Listed entries:
╔══
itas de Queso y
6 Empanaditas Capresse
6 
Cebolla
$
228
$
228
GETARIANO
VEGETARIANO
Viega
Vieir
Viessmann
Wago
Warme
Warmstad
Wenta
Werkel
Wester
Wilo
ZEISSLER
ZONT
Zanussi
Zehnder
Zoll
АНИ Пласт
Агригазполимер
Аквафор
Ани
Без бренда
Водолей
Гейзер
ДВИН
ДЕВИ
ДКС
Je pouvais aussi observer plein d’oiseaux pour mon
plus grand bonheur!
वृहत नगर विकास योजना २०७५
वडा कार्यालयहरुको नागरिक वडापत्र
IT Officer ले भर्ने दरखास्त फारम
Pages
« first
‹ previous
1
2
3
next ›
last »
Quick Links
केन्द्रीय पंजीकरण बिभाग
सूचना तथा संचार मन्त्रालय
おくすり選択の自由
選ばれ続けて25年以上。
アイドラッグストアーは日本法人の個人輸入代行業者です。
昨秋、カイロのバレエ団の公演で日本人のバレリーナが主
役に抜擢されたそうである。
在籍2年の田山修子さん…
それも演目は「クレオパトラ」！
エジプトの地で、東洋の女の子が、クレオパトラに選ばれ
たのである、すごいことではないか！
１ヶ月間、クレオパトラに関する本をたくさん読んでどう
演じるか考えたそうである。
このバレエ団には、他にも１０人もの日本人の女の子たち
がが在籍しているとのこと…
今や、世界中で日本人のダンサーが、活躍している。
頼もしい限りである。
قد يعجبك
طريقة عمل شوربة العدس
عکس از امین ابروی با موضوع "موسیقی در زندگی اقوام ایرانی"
╚══
╔══
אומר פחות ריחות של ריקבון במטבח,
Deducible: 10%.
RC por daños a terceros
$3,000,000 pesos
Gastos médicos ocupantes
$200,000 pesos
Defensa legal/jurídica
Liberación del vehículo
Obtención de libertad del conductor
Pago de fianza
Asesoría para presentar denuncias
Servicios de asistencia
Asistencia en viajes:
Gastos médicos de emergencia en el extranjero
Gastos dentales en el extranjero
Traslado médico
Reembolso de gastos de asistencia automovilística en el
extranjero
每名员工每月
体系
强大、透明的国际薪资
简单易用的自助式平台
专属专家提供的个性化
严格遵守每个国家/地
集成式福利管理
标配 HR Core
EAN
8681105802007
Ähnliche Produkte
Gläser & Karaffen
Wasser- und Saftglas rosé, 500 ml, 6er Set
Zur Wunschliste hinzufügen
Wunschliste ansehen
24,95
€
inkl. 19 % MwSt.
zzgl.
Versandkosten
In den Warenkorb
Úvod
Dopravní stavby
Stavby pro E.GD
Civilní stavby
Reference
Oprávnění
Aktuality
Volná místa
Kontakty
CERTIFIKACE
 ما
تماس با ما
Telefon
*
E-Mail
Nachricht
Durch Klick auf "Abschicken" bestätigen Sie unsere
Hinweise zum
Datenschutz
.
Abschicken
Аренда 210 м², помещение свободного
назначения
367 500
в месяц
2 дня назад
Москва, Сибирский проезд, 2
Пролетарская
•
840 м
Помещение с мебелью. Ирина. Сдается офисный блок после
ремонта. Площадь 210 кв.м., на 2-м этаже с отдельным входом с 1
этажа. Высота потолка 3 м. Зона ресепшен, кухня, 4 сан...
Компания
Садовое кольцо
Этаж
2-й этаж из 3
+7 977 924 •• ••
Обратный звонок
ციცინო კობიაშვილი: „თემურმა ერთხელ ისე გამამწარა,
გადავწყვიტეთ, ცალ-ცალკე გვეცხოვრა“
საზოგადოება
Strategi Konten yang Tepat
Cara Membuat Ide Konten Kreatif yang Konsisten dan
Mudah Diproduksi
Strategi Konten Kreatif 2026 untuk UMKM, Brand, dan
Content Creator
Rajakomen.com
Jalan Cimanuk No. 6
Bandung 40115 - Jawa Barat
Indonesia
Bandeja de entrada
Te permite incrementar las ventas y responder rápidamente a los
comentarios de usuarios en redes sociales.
╚══
╔══
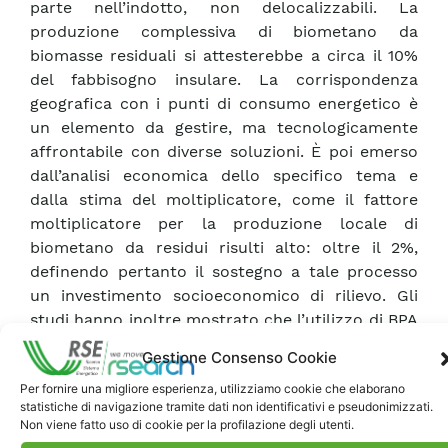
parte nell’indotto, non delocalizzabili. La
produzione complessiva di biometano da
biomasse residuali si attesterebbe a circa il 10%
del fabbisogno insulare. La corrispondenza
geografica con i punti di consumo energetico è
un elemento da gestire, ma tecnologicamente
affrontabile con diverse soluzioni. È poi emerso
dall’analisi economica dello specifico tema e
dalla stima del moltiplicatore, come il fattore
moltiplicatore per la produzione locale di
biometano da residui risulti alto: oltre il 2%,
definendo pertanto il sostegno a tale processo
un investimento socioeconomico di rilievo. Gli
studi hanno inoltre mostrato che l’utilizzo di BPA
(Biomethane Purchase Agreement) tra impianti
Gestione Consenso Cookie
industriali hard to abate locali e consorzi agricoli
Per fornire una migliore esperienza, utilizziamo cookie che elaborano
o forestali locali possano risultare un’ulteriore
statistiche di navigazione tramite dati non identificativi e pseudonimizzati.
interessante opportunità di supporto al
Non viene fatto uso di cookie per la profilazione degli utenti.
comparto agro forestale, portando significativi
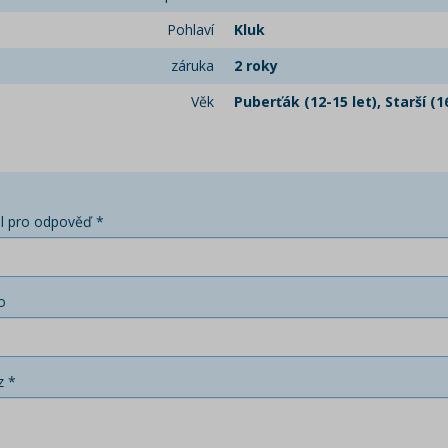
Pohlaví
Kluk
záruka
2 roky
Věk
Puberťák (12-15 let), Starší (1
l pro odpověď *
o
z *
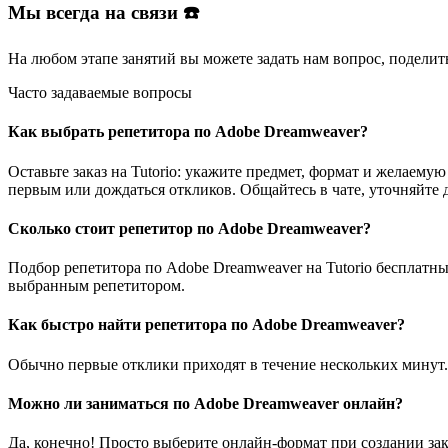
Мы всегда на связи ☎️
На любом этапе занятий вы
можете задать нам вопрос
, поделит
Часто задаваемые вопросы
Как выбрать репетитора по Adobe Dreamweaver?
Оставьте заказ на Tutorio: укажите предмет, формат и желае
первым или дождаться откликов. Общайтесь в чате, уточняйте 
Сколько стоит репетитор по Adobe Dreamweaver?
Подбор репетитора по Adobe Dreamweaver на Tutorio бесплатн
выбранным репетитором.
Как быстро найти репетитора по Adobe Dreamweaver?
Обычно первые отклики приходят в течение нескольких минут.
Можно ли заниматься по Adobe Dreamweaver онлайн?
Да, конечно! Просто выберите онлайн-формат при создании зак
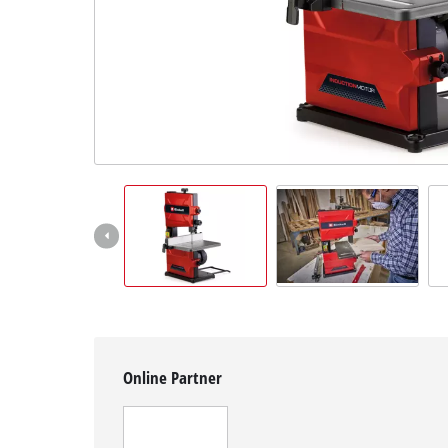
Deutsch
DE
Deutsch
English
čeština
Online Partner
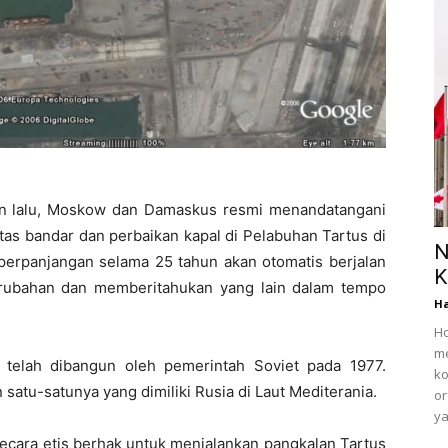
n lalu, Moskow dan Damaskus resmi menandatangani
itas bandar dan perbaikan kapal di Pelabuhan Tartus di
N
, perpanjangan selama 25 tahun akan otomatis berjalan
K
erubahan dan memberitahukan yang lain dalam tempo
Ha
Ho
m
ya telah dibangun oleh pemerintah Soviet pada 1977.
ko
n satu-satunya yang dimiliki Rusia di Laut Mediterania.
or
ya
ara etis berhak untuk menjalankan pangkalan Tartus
╚══
To do: If a line of the data contains "Dreamweaver", copy it out.

Exercise result:
Как выбрать репетитора по Adobe Dreamweaver?
Сколько стоит репетитор по Adobe Dreamweaver?
Подбор репетитора по Adobe Dreamweaver на Tutorio бесплатн
Как быстро найти репетитора по Adobe Dreamweaver?
Можно ли заниматься по Adobe Dreamweaver онлайн?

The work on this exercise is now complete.